Copy, word for word, the lines below from the one containing "Salieron de la" up to and including the one containing "Email: morostokino@mail.ru", with pictures left out.

--

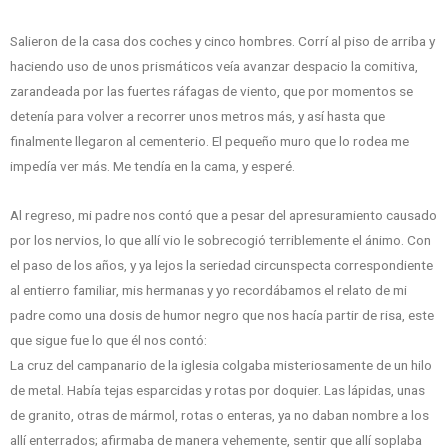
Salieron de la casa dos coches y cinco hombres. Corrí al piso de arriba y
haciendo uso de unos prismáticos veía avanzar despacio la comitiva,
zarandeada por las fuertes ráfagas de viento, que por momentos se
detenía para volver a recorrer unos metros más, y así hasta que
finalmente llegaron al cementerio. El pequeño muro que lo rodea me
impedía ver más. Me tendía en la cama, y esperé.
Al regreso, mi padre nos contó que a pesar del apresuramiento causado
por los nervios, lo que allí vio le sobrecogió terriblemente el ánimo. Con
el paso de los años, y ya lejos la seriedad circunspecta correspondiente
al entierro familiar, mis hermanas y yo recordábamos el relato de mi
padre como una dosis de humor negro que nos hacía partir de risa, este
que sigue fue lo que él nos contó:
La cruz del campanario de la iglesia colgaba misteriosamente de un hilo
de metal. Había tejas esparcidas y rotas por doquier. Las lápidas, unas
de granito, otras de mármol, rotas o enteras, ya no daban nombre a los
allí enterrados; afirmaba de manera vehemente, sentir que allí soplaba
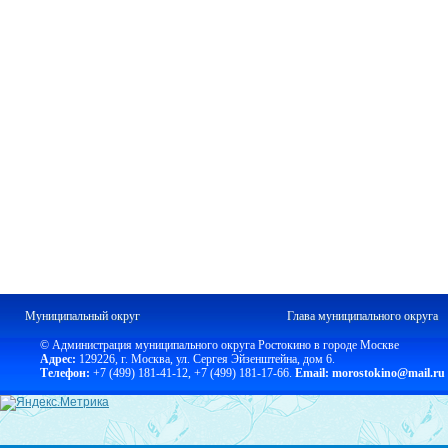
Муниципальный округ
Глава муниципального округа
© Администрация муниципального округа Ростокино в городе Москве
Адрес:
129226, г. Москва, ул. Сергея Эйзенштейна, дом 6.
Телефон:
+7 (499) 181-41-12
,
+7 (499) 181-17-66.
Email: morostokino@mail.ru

--

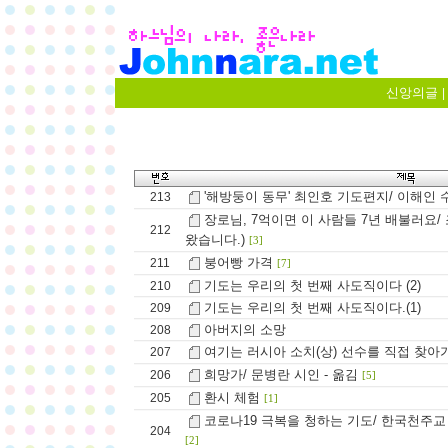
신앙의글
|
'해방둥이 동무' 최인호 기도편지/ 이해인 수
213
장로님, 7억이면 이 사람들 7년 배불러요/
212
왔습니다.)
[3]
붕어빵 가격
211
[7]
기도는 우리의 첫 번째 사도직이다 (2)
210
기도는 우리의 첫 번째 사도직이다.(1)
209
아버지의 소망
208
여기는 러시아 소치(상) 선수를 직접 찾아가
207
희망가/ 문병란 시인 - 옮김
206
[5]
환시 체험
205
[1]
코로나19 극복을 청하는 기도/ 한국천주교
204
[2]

--

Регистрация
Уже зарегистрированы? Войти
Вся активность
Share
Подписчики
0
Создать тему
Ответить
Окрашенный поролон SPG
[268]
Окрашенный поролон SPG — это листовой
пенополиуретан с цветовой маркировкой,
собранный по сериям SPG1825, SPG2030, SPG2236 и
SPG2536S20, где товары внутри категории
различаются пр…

--

Expected output:
Salieron de la casa dos coches y cinco hombres. Corrí al piso de arriba y
haciendo uso de unos prismáticos veía avanzar despacio la comitiva,
zarandeada por las fuertes ráfagas de viento, que por momentos se
detenía para volver a recorrer unos metros más, y así hasta que
finalmente llegaron al cementerio. El pequeño muro que lo rodea me
impedía ver más. Me tendía en la cama, y esperé.
Al regreso, mi padre nos contó que a pesar del apresuramiento causado
por los nervios, lo que allí vio le sobrecogió terriblemente el ánimo. Con
el paso de los años, y ya lejos la seriedad circunspecta correspondiente
al entierro familiar, mis hermanas y yo recordábamos el relato de mi
padre como una dosis de humor negro que nos hacía partir de risa, este
que sigue fue lo que él nos contó:
La cruz del campanario de la iglesia colgaba misteriosamente de un hilo
de metal. Había tejas esparcidas y rotas por doquier. Las lápidas, unas
de granito, otras de mármol, rotas o enteras, ya no daban nombre a los
allí enterrados; afirmaba de manera vehemente, sentir que allí soplaba
Муниципальный округ
Глава муниципального округа
© Администрация муниципального округа Ростокино в городе Москве
Адрес:
129226, г. Москва, ул. Сергея Эйзенштейна, дом 6.
Телефон:
+7 (499) 181-41-12
,
+7 (499) 181-17-66.
Email: morostokino@mail.ru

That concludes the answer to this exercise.